With TeamIndus backed by the likes of entrepreneur Ratan Tata, technocrats like former ISRO chairman K Kasturirangan and Infosys Ltd’s Nandan Nilekani, the startup was expected to be in a position to raise the funding to fulfil the contractual obligations.
In November last year, even as the ISRO chairman stated that further discussions were needed with TeamIndus due to the extension of the contest deadline to March 31, 2018, senior officials associated with ISRO said that the deal was in trouble. “TeamIndus lost a launch window because their spacecraft was not ready. They have not been able to make payments. ISRO has lost a PSLV and lots of work needs to be done on the rocket again,’’ the official said.
TeamIndus which is part of a company called Axiom Research Labs continues to exist despite the setbacks on several fronts and is reported to be hopeful of launching its moon mission either outside of India or with ISRO but at a subsequent date to the deadline – if it can cross key milestones.
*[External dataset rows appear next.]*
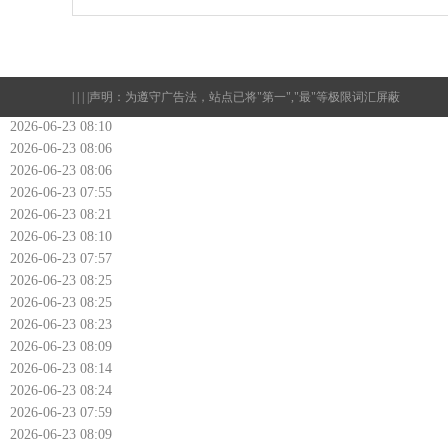
| | | |
声明：为遵守广告法，站点已将"第一","最"等极限词汇屏蔽
2026-06-23 08:10
2026-06-23 08:06
2026-06-23 08:06
2026-06-23 07:55
2026-06-23 08:21
2026-06-23 08:10
2026-06-23 07:57
2026-06-23 08:25
2026-06-23 08:25
2026-06-23 08:23
2026-06-23 08:09
2026-06-23 08:14
2026-06-23 08:24
2026-06-23 07:59
2026-06-23 08:09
TeamIndus which has been aspiring to be the first Indian private space company signed a contract with ISRO’s commercial arm Antrix Corporation for a moon mission launch in December 2016. TeamIndus and a Japanese team, Hakuto, were originally contracted to fly on ISRO’s PSLV XL rocket on December 28, 2017, three days before the closure of the deadline for the Google X Prize contest.
The Google Xprize for the first private mission to the moon entails $20 million for the winners who land a rover on the moon and get it to travel a distance of 500 metres, the second team can win $ 5 million and there are bonus prizes of $ 1.75 million for completing an orbit around the moon or descending directly on the surface of the moon. There is also a $ 3 million prize for transmitting data from the moon after a soft landing on the lunar surface.
When the competition was first announced in 2007, there were 34 entries to be the first private mission to the moon. Since then, the number has, however, dwindled down to five.
XPRIZE had announced last year that the five teams with verified launch contracts were SpaceIL (Israel), Moon Express (USA), Synergy Moon (International), TeamIndus (India) and HAKUTO (Japan). XPRIZE also said that mission completion deadline had been extended to March 31, 2018, “regardless of the initiation date, in order for teams to win the grand or second-place prizes”.
A Google XPrize team visited Team Indus late last year and approved the progress made by the startup with respect to its moon mission spacecraft.